The extra loading in turn required a more powerful engine and the original J47 of the early F-86A, which produced 4,850lbf, was replaced with a Pratt & Whitney J48. This was a licence version of the British Tay engine and produced 8,000lbf with afterburner.
Armament of the YF-93 was also more formidable than its forebear, with the Sabre’s six 0.5-calibre Browning heavy machine guns switched out for six 20mm cannon.
But the most notable change was to the aircraft’s nose. Instead of using the open inlet like the Sabre, the YF-93 relocated the air inlets to the fuselage sides, with the nose used to accommodate an SCR-720 interception radar.
The inlets were of NACA duct design, intended to provide a more efficient and streamlined air intake than scoop intakes that were more common.
All this meant the aircraft’s weight was much heavier than the Sabre, and the landing gear also was beefed up to compensate, using twin-wheels for the main gear rather than singles as the F-86.

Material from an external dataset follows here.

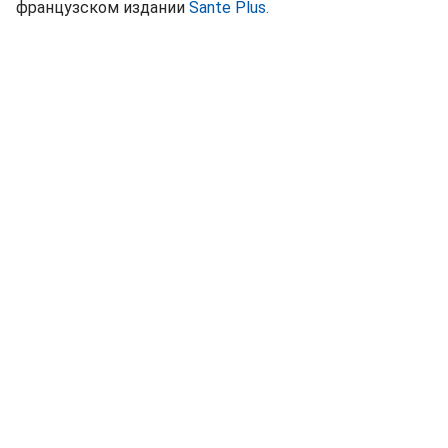
французском издании
Sante Plus.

In December 1947 the USAF ordered two prototypes and then, in June 1948 added orders for 118 production aircraft. Apparently, the Air Force favoured the design because of its commonality with the Sabre, but in contrast to that they then acknowledged that the aircraft was so far removed from the original Sabre that it got the afore-mentioned change of designation.
Regardless, things looked good for the F-93A’s prospects.

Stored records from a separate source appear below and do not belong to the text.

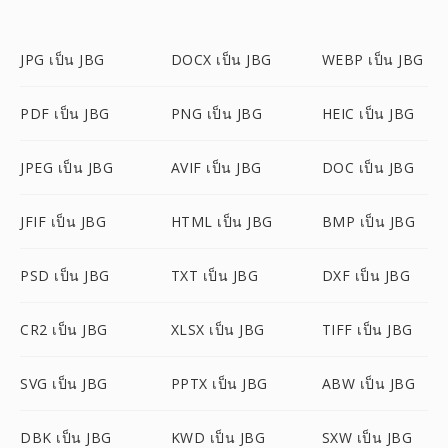
JPG เป็น JBG
DOCX เป็น JBG
WEBP เป็น JBG
PDF เป็น JBG
PNG เป็น JBG
HEIC เป็น JBG
JPEG เป็น JBG
AVIF เป็น JBG
DOC เป็น JBG
JFIF เป็น JBG
HTML เป็น JBG
BMP เป็น JBG
PSD เป็น JBG
TXT เป็น JBG
DXF เป็น JBG
CR2 เป็น JBG
XLSX เป็น JBG
TIFF เป็น JBG
SVG เป็น JBG
PPTX เป็น JBG
ABW เป็น JBG
DBK เป็น JBG
KWD เป็น JBG
SXW เป็น JBG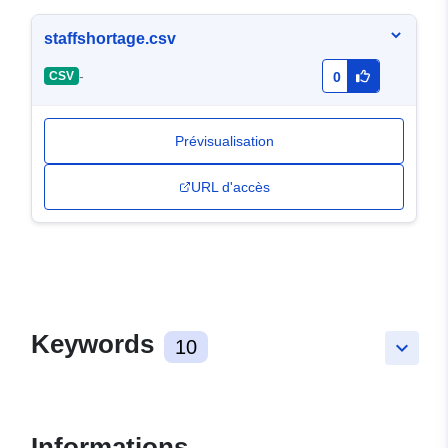
staffshortage.csv
-
CSV
0
Prévisualisation
URL d'accès
Keywords
10
keyboard_arrow_down
Informations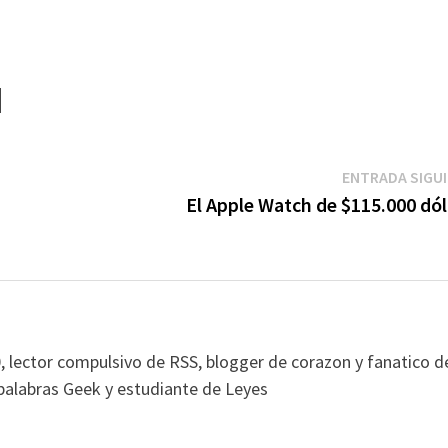
ENTRADA SIGU
El Apple Watch de $115.000 dól
, lector compulsivo de RSS, blogger de corazon y fanatico d
alabras Geek y estudiante de Leyes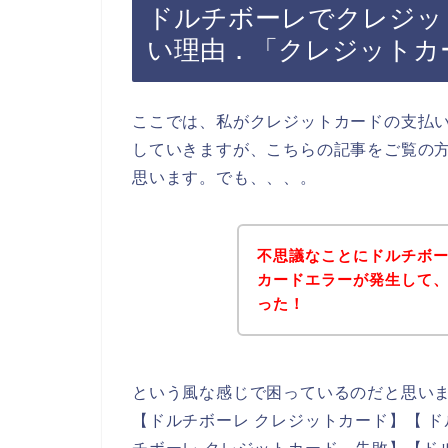
ドルチボーレでクレジッ
い理由．「クレジットカ
ここでは、私がクレジットカードの支払
していきますが、こちらの記事をご覧の
思います。でも、、、。
不思議なことにドルチボ
カードエラーが発生して
った！
という風な感じで困っているのだと思い
【ドルチボーレ クレジットカード】【 ド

But just as suddenly as the decision to buy was made, so was the decision to cancel. In February 1949 the USAF dropped its requirement for a penetration fighter. This was attributed to a large cut in the military budget, but also that the USAF was planning to soon induct the new Boeing B-47 Stratojet into service.

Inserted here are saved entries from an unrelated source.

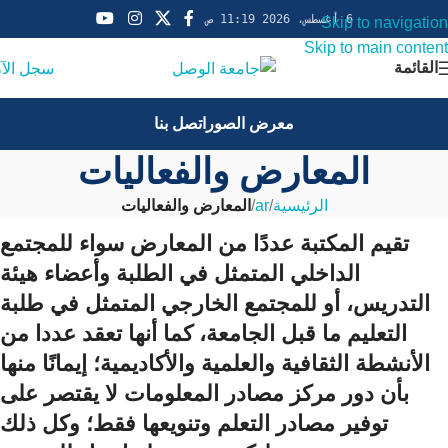
6 أغسطس، 2026 11:19 ص
Skip to navigation
Skip to main content
القائمة
سجل الآ
معرض الصور
اتصل بنا
المعارض والفعاليات
الرئيسية
/
ar
/
المعارض والفعاليات
تقيم المكتبة عددًا من المعارض سواء للمجتمع
الداخلي المتمثل في الطلبة وأعضاء هيئة
التدريس، أو للمجتمع الخارجي المتمثل في طلبة
التعليم ما قبل الجامعة، كما أنها تعقد عددا من
الأنشطة الثقافية والعلمية والأكاديمية؛ إيمانًا منها
بأن دور مركز مصادر المعلومات لا يقتصر على
توفير مصادر التعلم وتنويعها فقط؛ وكل ذلك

This, and the even more ambitious follow-up design, the projected B-52, would fly too high and too fast for enemy interceptors, rendering the need for escorts unnecessary…or so was thought at the time.
However, though officially not needing penetration fighters anymore and cancelling the production contract, the USAF still had orders in for prototypes for the three selected designs, and so the program continued in a more low-key – and arguably more sensible – fashion.
As a result, the YF-93 first flew in January 1950 and they appear to have proven to be solid aircraft. Top speed recorded was 708mph (1,140km/h), the expected range requirements were met and both aircraft flew with few problems, from what limited information is available.
The one issue that seems to have arisen was in the use of the NACA inlet ducts. Though intended to improve performance due to better streamlining, in fact in high angles of attack the air flow to the engine was disrupted and scoop inlets were considered superior for air combat.
As it was, this turned out to be largely irrelevant to any hopes for an actual production order. In the summer of 1950, the USAF conducted a flyoff amongst the three competing designs to see which was best.
And the McDonnell XF-88 won.
This still meant nothing, as the war in Korea was now raging. Though their military budget had been much restored by the conflict, the USAF was fully committed to buying aircraft for use in combat and that did not require any of these aircraft.
The specification was shelved, though the XF-88 would see further development to eventually become the F-101 Voodoo.
But the YF-93 was very much surplus to requirements. However, the two aircraft built did prove useful. They were given to the NACA for further testing before being used as chase aircraft for the new fighters and bombers then under development, the “Century-series”, which would start to come into service from the mid-1950s.
Having successfully performed this one duty, both YF-93s would finally be phased out in the late-50s and subsequently be scrapped.